Transcribe everything in the listing as written, and let no image into the copy.
Segment Open
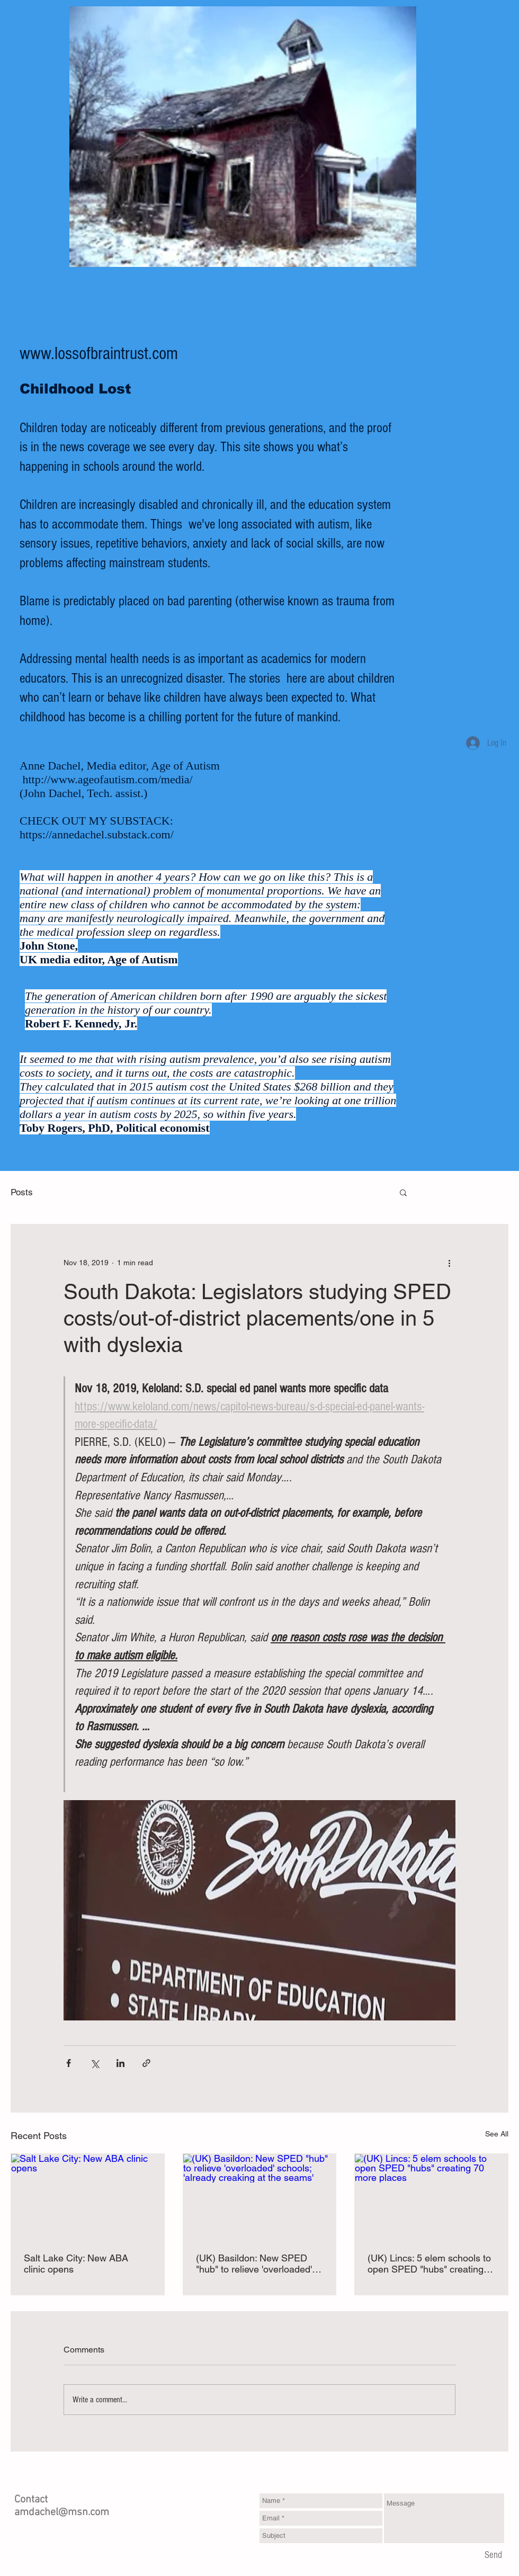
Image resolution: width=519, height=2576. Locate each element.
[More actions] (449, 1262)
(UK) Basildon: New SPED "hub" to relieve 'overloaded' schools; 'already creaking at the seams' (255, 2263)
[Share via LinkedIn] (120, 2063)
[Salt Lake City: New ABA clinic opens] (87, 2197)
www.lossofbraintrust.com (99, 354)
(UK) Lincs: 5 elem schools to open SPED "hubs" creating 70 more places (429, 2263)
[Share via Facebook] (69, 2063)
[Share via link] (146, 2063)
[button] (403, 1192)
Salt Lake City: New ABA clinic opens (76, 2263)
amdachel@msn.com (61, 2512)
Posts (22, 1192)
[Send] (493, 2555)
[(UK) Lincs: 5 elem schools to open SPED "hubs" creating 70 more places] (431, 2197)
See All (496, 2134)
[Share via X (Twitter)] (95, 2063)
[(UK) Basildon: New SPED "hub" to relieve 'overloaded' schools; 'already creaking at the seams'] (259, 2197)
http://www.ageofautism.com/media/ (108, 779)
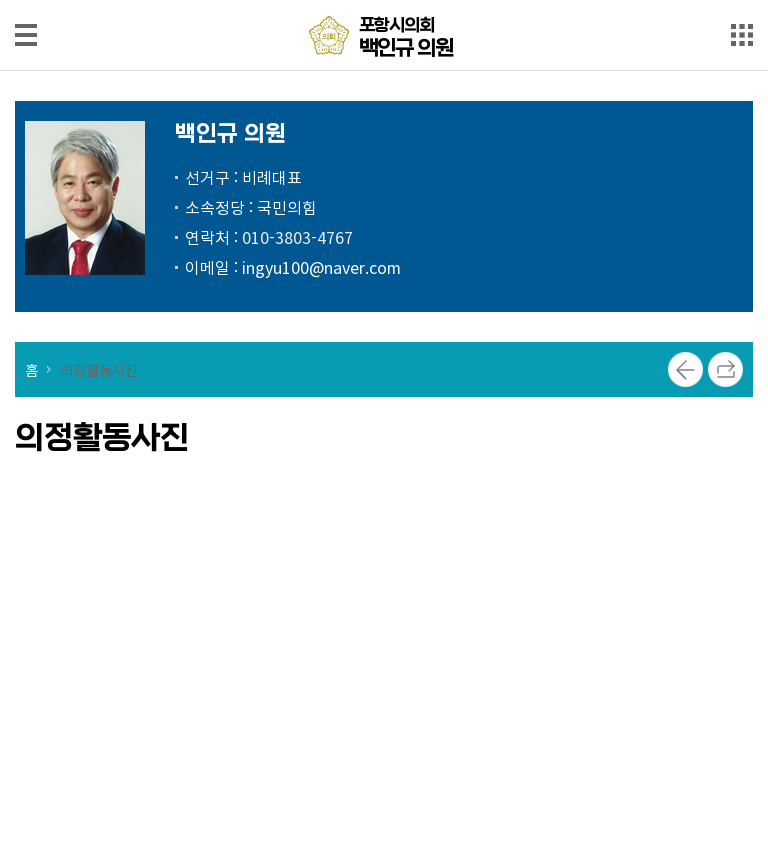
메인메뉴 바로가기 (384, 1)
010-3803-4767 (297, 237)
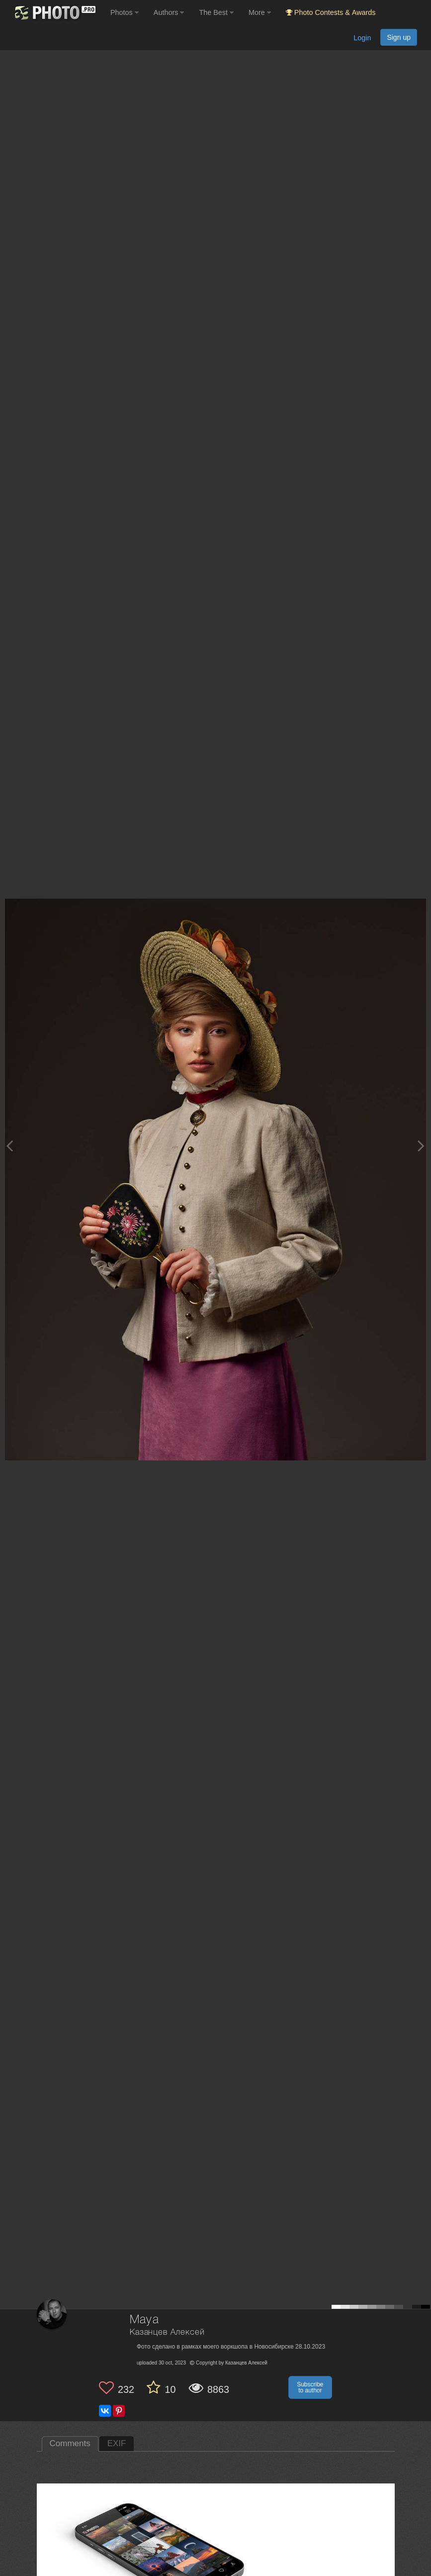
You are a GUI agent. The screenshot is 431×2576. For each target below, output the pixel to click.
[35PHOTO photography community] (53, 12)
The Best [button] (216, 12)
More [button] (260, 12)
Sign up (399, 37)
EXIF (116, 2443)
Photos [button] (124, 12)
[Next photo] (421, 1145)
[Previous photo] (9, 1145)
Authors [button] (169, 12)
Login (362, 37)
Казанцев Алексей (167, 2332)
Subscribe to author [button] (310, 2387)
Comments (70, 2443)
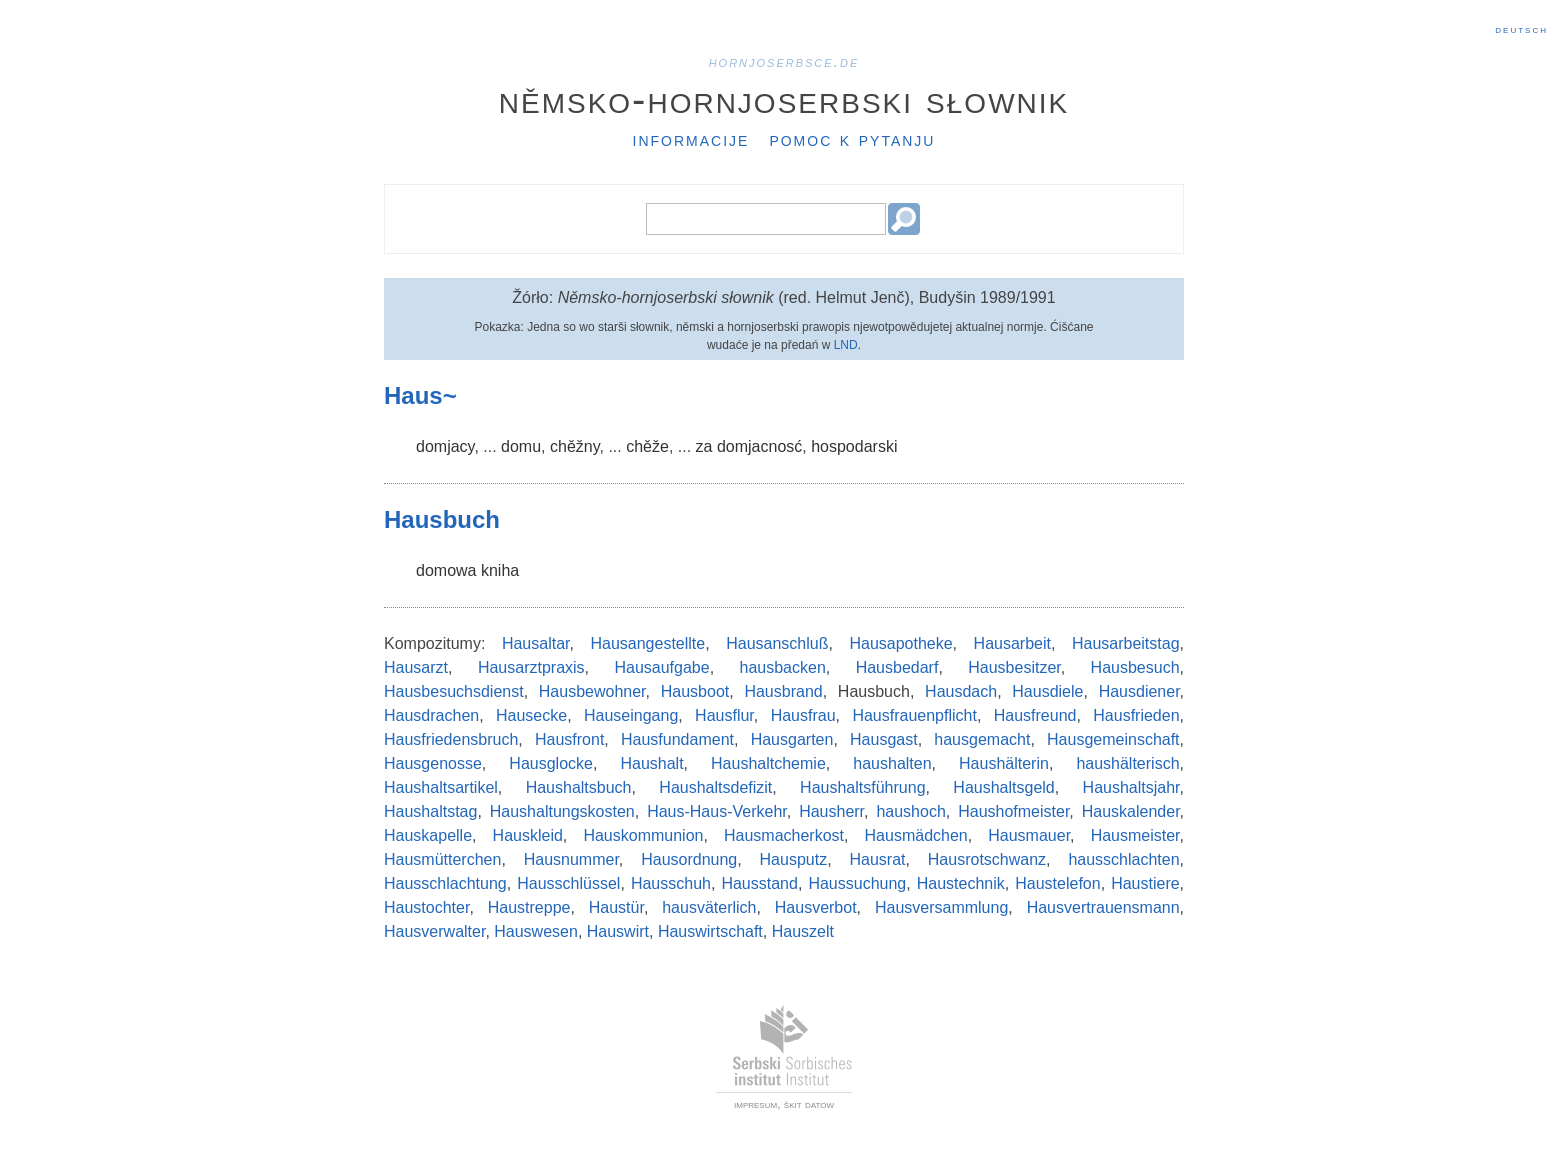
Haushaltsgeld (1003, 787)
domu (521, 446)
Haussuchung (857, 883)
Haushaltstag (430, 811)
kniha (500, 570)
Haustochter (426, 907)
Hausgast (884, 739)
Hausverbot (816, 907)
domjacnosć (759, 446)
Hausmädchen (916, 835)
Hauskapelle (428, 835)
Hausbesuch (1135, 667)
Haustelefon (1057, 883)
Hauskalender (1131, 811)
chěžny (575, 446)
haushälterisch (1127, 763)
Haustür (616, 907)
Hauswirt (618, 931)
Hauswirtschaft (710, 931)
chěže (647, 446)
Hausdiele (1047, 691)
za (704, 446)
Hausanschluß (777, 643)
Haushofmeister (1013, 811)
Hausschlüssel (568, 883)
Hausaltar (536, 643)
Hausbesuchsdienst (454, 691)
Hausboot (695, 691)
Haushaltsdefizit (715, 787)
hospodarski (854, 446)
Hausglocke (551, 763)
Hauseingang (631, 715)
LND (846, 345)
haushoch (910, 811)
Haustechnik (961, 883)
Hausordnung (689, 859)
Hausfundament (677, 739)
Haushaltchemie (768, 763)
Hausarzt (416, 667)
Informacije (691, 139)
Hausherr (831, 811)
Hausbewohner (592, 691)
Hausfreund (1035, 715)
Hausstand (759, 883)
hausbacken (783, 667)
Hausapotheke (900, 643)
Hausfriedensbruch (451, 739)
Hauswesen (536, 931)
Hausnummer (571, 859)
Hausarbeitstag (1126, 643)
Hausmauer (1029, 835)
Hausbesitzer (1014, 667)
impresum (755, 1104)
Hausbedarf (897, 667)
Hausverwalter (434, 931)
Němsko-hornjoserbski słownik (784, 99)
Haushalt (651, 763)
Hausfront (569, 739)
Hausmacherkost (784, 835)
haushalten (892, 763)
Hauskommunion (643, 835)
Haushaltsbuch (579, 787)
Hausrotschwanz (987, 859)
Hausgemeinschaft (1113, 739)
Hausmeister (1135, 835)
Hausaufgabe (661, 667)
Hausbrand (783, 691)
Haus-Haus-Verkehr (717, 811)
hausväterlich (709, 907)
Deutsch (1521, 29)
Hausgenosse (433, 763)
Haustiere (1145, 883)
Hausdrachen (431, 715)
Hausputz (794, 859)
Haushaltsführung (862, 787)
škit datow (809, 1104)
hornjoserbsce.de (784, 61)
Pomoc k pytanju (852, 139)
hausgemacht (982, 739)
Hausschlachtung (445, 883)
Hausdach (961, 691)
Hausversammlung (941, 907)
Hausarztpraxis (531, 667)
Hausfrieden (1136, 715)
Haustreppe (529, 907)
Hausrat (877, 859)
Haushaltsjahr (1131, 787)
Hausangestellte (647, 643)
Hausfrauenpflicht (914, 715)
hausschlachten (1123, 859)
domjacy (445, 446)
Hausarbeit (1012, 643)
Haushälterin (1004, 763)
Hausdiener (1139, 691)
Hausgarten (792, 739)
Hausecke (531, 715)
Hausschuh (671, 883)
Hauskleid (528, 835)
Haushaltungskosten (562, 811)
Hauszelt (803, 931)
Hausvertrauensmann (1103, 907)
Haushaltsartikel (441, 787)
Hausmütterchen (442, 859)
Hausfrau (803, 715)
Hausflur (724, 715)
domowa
Segment Closed
- SOLUTION TO THE PROBLEM -
Image resolution: width=519, height=2576. Locate each element.
[More actions] (449, 1262)
(UK) Basildon: New SPED "hub" to relieve 'overloaded' schools; 'already creaking at the seams' (255, 2263)
[Share via LinkedIn] (120, 2063)
[Salt Lake City: New ABA clinic opens] (87, 2197)
www.lossofbraintrust.com (99, 354)
(UK) Lincs: 5 elem schools to open SPED "hubs" creating 70 more places (429, 2263)
[Share via Facebook] (69, 2063)
[Share via link] (146, 2063)
[button] (403, 1192)
Salt Lake City: New ABA clinic opens (76, 2263)
amdachel@msn.com (61, 2512)
Posts (22, 1192)
[Send] (493, 2555)
[(UK) Lincs: 5 elem schools to open SPED "hubs" creating 70 more places] (431, 2197)
See All (496, 2134)
[Share via X (Twitter)] (95, 2063)
[(UK) Basildon: New SPED "hub" to relieve 'overloaded' schools; 'already creaking at the seams'] (259, 2197)
http://www.ageofautism.com/media/ (108, 779)
메인메뉴 바로가기 (384, 1)
010-3803-4767 (297, 237)
You are a GUI agent. The screenshot is 431×2576. For each target below, output the pixel to click.
[35PHOTO photography community] (53, 12)
The Best [button] (216, 12)
More [button] (260, 12)
Sign up (399, 37)
EXIF (116, 2443)
Photos [button] (124, 12)
[Next photo] (421, 1145)
[Previous photo] (9, 1145)
Authors [button] (169, 12)
Login (362, 37)
Казанцев Алексей (167, 2332)
Subscribe to author [button] (310, 2387)
Comments (70, 2443)
Haushaltsgeld (1003, 787)
domu (521, 446)
Haussuchung (857, 883)
Haushaltstag (430, 811)
kniha (500, 570)
Haustochter (426, 907)
Hausgast (884, 739)
Hausverbot (816, 907)
domjacnosć (759, 446)
Hausmädchen (916, 835)
Hauskapelle (428, 835)
Hausbesuch (1135, 667)
Haustelefon (1057, 883)
Hauskalender (1131, 811)
chěžny (575, 446)
haushälterisch (1127, 763)
Haustür (616, 907)
Hauswirt (618, 931)
Hauswirtschaft (710, 931)
chěže (647, 446)
Hausdiele (1047, 691)
za (704, 446)
Hausanschluß (777, 643)
Haushofmeister (1013, 811)
Hausschlüssel (568, 883)
Hausaltar (536, 643)
Hausbesuchsdienst (454, 691)
Hausboot (695, 691)
Haushaltsdefizit (715, 787)
hospodarski (854, 446)
Hausglocke (551, 763)
Hauseingang (631, 715)
LND (846, 345)
haushoch (910, 811)
Haustechnik (961, 883)
Hausordnung (689, 859)
Hausfundament (677, 739)
Haushaltchemie (768, 763)
Hausarzt (416, 667)
Informacije (691, 139)
Hausherr (831, 811)
Hausbewohner (592, 691)
Hausfreund (1035, 715)
Hausstand (759, 883)
hausbacken (783, 667)
Hausapotheke (900, 643)
Hausfriedensbruch (451, 739)
Hauswesen (536, 931)
Hausnummer (571, 859)
Hausarbeitstag (1126, 643)
Hausmauer (1029, 835)
Hausbesitzer (1014, 667)
impresum (755, 1104)
Hausbedarf (897, 667)
Hausverwalter (434, 931)
Němsko-hornjoserbski słownik (784, 99)
Haushalt (651, 763)
Hausfront (569, 739)
Hausmacherkost (784, 835)
haushalten (892, 763)
Hauskommunion (643, 835)
Haushaltsbuch (579, 787)
Hausrotschwanz (987, 859)
Hausgemeinschaft (1113, 739)
Hausmeister (1135, 835)
Hausaufgabe (661, 667)
Hausbrand (783, 691)
Haus-Haus-Verkehr (717, 811)
hausväterlich (709, 907)
Deutsch (1521, 29)
Hausgenosse (433, 763)
Haustiere (1145, 883)
Hausdrachen (431, 715)
Hausputz (794, 859)
Haushaltsführung (862, 787)
škit datow (809, 1104)
hornjoserbsce.de (784, 61)
Pomoc k pytanju (852, 139)
hausgemacht (982, 739)
Hausschlachtung (445, 883)
Hausdach (961, 691)
Hausversammlung (941, 907)
Hausarztpraxis (531, 667)
Hausfrieden (1136, 715)
Haustreppe (529, 907)
Hausrat (877, 859)
Haushaltsjahr (1131, 787)
Hausangestellte (647, 643)
Hausfrauenpflicht (914, 715)
hausschlachten (1123, 859)
domjacy (445, 446)
Hausarbeit (1012, 643)
Haushälterin (1004, 763)
Hausdiener (1139, 691)
Hausgarten (792, 739)
Hausecke (531, 715)
Hausschuh (671, 883)
Hauskleid (528, 835)
Haushaltungskosten (562, 811)
Hauszelt (803, 931)
Hausvertrauensmann (1103, 907)
Haushaltsartikel (441, 787)
Hausmütterchen (442, 859)
Hausfrau (803, 715)
Hausflur (724, 715)
domowa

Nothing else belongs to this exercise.